Dois cidadãos chineses e dois angolanos, trabalhadores da empresa de construção civil chinesa Nova Jiangsu (Zambiami), em Cabinda, não resistiram aos ferimentos, após serem atingidos pela explosão de uma caldeira de alcatrão e perderam a vida. a última morte ocorreu nas primeiras horas de ontem

Segundo o director clínico em exercício da clínica Girassol, Sérgio Neto, que falou à imprensa, dos 11 pacientes que inspiravam cuidados, cinco no Hospital Neves Bendinha (dos queimados) e dois para a clínica Multiperfil, um acabou por não resistir e perder a vida na madrugada de ontem. A caldeira, de fabrico artesanal, que tinha cerca de mil metros cúbicos de alcatrão no momento do processamento, explodiu no último Sábado, tendo o produto, com altas temperaturas, atingido 14 trabalhadores da referida empresa que assistiam aos ensaios.

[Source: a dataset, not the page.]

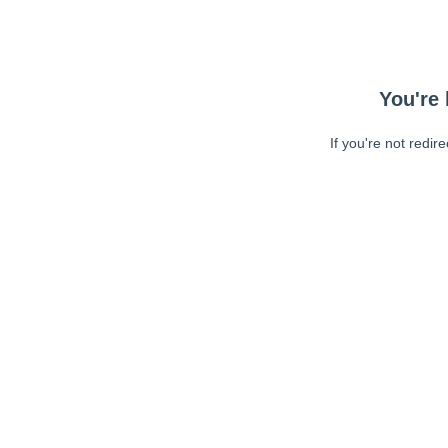
You're 
If you're not redir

As 14 vítimas foram evacuadas num voo da Força Aérea Angolana, para hospitais de especialidade em Luanda, depois de terem sido atingidos pelo produto, altamente quente. Um trabalhador angolano morreu duas horas depois da chegada à clínica Girassol, em Luanda; dois morreram na Segunda-feira e a quarta vítima ontem.

De acordo com Sérgio Neto, os pacientes ainda apresentam queimaduras de segundo e terceiro grau e com diagnóstico ainda reservado, dada a gravidade das lesões. O incidente aconteceu por volta das 16 horas, na empresa de construção civil chinesa Zambiami, na localidade de Chiazi, a aproximadamente 18 quilómetros a Norte de Cabinda. Em socorro deles, várias equipas de unidades sanitárias de diferentes instituições, incluindo de companhias petrolíferas, disponibilizaram meios de evacuação (ambulâncias) e técnicos (enfermeiros) que apoiaram a transportação das vítimas do Hospital Provincial de Cabinda para o aeródromo militar.

A empresa Zambiami trabalha em Cabinda no ramo de construção civil há mais de oito anos e conta com mais de 200 trabalhadores angolanos e 100 chineses, entre engenheiros civis, arquitectos e outros técnicos do ramo de construção civil.

O director-geral da Nova Jiangsu, Carlos Gu, na visita feita às vítimas, confirmou que o responsável da empresa, em Cabinda, também ficou gravemente ferido, porque estava no local a acompanhar os trabalhos. É a primeira vez que um acidente daquela dimensão acontece na empresa que opera em Angola desde 1999.